TASK TO CARRY OUT
From the first line through the one containing "traditional designs. Modern", restate the listing word for word, and give no other lines.

INPUT FOR THIS TASK
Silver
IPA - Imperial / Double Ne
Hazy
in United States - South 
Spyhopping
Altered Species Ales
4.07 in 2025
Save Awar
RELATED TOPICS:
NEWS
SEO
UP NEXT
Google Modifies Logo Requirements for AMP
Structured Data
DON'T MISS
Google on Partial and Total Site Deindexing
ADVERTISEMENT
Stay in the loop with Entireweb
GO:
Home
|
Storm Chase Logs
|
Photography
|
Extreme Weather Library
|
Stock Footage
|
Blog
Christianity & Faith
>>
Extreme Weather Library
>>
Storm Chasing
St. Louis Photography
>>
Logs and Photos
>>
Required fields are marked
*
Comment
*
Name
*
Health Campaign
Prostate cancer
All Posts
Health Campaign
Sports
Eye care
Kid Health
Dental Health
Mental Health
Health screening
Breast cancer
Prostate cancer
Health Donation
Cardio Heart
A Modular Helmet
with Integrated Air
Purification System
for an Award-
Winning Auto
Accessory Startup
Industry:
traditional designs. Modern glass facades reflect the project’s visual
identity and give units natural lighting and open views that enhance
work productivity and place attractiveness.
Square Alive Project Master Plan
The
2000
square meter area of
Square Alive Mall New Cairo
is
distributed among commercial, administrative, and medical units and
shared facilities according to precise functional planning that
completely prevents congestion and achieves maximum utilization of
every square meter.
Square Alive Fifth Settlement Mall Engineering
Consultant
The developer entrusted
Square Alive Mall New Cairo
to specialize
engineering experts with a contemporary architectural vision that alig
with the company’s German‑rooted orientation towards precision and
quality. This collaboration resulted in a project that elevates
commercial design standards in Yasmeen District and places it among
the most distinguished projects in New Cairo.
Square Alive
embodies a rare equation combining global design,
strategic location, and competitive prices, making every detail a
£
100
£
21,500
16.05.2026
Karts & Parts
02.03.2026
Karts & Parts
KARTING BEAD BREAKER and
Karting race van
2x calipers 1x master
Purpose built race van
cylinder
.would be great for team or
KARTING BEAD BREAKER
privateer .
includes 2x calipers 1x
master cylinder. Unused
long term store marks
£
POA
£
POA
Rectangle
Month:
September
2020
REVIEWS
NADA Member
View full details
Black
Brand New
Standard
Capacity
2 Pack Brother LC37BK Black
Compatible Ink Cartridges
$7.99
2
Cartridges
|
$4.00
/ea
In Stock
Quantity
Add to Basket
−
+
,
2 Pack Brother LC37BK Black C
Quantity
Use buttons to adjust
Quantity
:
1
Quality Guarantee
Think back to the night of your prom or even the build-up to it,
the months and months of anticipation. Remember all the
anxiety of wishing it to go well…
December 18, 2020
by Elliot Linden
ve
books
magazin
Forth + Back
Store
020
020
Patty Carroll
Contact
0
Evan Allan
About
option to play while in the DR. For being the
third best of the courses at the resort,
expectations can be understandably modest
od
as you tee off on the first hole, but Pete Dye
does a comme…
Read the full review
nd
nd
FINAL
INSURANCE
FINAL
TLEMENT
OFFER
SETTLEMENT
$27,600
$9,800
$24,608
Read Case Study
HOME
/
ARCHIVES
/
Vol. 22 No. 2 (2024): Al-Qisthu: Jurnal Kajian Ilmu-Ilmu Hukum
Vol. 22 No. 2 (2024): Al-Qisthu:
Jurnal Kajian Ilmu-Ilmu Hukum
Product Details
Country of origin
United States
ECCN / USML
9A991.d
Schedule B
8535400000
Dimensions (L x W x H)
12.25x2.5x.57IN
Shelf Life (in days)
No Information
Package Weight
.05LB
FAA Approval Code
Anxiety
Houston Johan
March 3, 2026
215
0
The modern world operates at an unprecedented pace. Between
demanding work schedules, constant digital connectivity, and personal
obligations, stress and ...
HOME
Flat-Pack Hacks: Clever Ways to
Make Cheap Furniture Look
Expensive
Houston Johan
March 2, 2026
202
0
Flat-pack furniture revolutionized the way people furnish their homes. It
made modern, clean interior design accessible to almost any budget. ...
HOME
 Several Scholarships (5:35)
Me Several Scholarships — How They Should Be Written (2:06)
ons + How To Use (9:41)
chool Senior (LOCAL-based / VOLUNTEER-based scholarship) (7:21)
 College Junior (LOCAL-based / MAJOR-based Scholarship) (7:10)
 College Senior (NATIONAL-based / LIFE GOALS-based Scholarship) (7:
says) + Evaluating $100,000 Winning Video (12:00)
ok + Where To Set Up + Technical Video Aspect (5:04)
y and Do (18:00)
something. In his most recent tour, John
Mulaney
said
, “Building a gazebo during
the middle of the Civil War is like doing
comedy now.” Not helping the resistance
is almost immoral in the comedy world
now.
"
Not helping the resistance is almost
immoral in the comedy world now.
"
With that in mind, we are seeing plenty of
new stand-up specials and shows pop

ANSWER SECTION
Silver
IPA - Imperial / Double Ne
Hazy
in United States - South 
Spyhopping
Altered Species Ales
4.07 in 2025
Save Awar
RELATED TOPICS:
NEWS
SEO
UP NEXT
Google Modifies Logo Requirements for AMP
Structured Data
DON'T MISS
Google on Partial and Total Site Deindexing
ADVERTISEMENT
Stay in the loop with Entireweb
GO:
Home
|
Storm Chase Logs
|
Photography
|
Extreme Weather Library
|
Stock Footage
|
Blog
Christianity & Faith
>>
Extreme Weather Library
>>
Storm Chasing
St. Louis Photography
>>
Logs and Photos
>>
Required fields are marked
*
Comment
*
Name
*
Health Campaign
Prostate cancer
All Posts
Health Campaign
Sports
Eye care
Kid Health
Dental Health
Mental Health
Health screening
Breast cancer
Prostate cancer
Health Donation
Cardio Heart
A Modular Helmet
with Integrated Air
Purification System
for an Award-
Winning Auto
Accessory Startup
Industry:
traditional designs. Modern glass facades reflect the project’s visual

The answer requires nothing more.